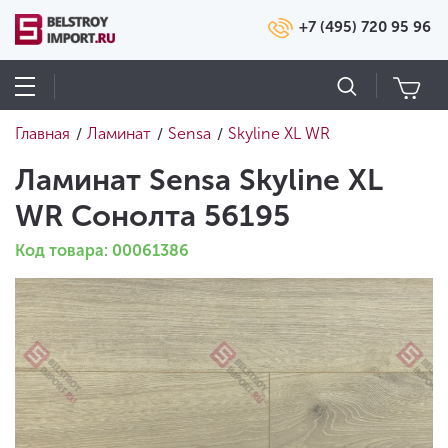
+7 (495) 720 95 96
Главная
Ламинат
Sensa
Skyline XL WR
/
/
/
Ламинат Sensa Skyline XL
WR Сонолта 56195
Код товара: 00061386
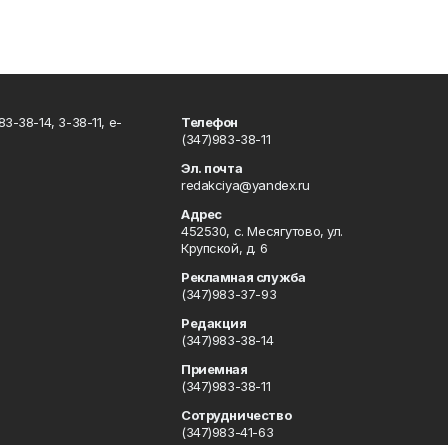
3-38-14, 3-38-11, e-
Телефон
(347)983-38-11
Эл. почта
redakciya@yandex.ru
Адрес
452530, с. Месягутово, ул.
Крупской, д. 6
Рекламная служба
(347)983-37-93
Редакция
(347)983-38-14
Приемная
(347)983-38-11
Сотрудничество
(347)983-41-63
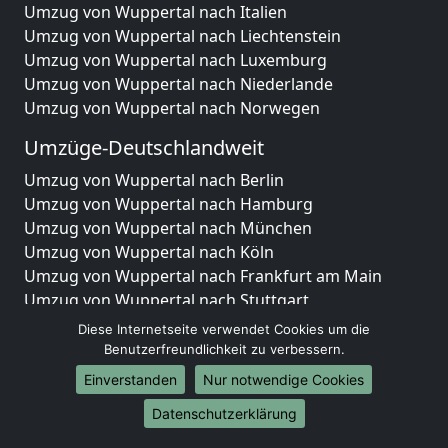
Umzug von Wuppertal nach Italien
Umzug von Wuppertal nach Liechtenstein
Umzug von Wuppertal nach Luxemburg
Umzug von Wuppertal nach Niederlande
Umzug von Wuppertal nach Norwegen
Umzüge-Deutschlandweit
Umzug von Wuppertal nach Berlin
Umzug von Wuppertal nach Hamburg
Umzug von Wuppertal nach München
Umzug von Wuppertal nach Köln
Umzug von Wuppertal nach Frankfurt am Main
Umzug von Wuppertal nach Stuttgart
Umzug von Wuppertal nach Düsseldorf
Diese Internetseite verwendet Cookies um die
Umzug von Wuppertal nach Leipzig
Benutzerfreundlichkeit zu verbessern.
Umzug von Wuppertal nach Dortmund
Einverstanden
Nur notwendige Cookies
Umzug von Wuppertal nach Essen
Datenschutzerklärung
Umzug von Wuppertal nach Bremen
Umzug von Wuppertal nach Dresden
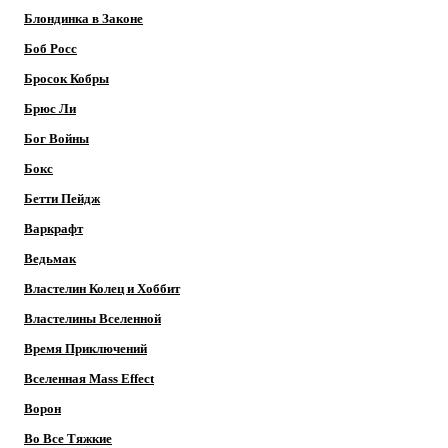
Блондинка в Законе
Боб Росс
Бросок Кобры
Брюс Ли
Бог Войны
Бокс
Бетти Пейдж
Варкрафт
Ведьмак
Властелин Колец и Хоббит
Властелины Вселенной
Время Приключений
Вселенная Mass Effect
Ворон
Во Все Тяжкие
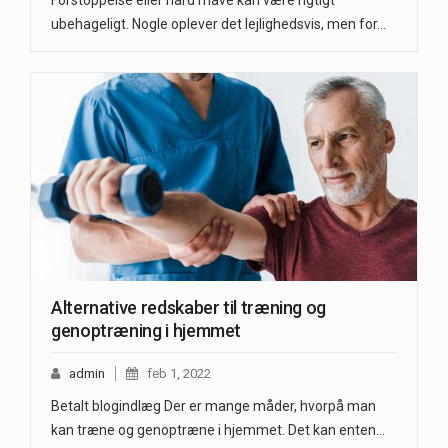
ubehageligt. Nogle oplever det lejlighedsvis, men for…
Alternative redskaber til træning og
genoptræning i hjemmet
admin
feb 1, 2022
Betalt blogindlæg Der er mange måder, hvorpå man
kan træne og genoptræne i hjemmet. Det kan enten…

● **INSTRUCTIONS TO FOLLOW**
Output everything in the records above word for word, but not the pictures.

● **THE COMPLETED TASK**
+7 (495) 720 95 96
Главная
Ламинат
Sensa
Skyline XL WR
/
/
/
Ламинат Sensa Skyline XL
WR Сонолта 56195
Код товара: 00061386
3-38-14, 3-38-11, e-
Телефон
(347)983-38-11
Эл. почта
redakciya@yandex.ru
Адрес
452530, с. Месягутово, ул.
Крупской, д. 6
Рекламная служба
(347)983-37-93
Редакция
(347)983-38-14
Приемная
(347)983-38-11
Сотрудничество
(347)983-41-63
Umzug von Wuppertal nach Italien
Umzug von Wuppertal nach Liechtenstein
Umzug von Wuppertal nach Luxemburg
Umzug von Wuppertal nach Niederlande
Umzug von Wuppertal nach Norwegen
Umzüge-Deutschlandweit
Umzug von Wuppertal nach Berlin
Umzug von Wuppertal nach Hamburg
Umzug von Wuppertal nach München
Umzug von Wuppertal nach Köln
Umzug von Wuppertal nach Frankfurt am Main
Umzug von Wuppertal nach Stuttgart
Umzug von Wuppertal nach Düsseldorf
Diese Internetseite verwendet Cookies um die
Umzug von Wuppertal nach Leipzig
Benutzerfreundlichkeit zu verbessern.
Umzug von Wuppertal nach Dortmund
Einverstanden
Nur notwendige Cookies
Umzug von Wuppertal nach Essen
Datenschutzerklärung
Umzug von Wuppertal nach Bremen
Umzug von Wuppertal nach Dresden
Блондинка в Законе
Боб Росс
Бросок Кобры
Брюс Ли
Бог Войны
Бокс
Бетти Пейдж
Варкрафт
Ведьмак
Властелин Колец и Хоббит
Властелины Вселенной
Время Приключений
Вселенная Mass Effect
Ворон
Во Все Тяжкие
ubehageligt. Nogle oplever det lejlighedsvis, men for…
Alternative redskaber til træning og
genoptræning i hjemmet
admin
feb 1, 2022
Betalt blogindlæg Der er mange måder, hvorpå man
kan træne og genoptræne i hjemmet. Det kan enten…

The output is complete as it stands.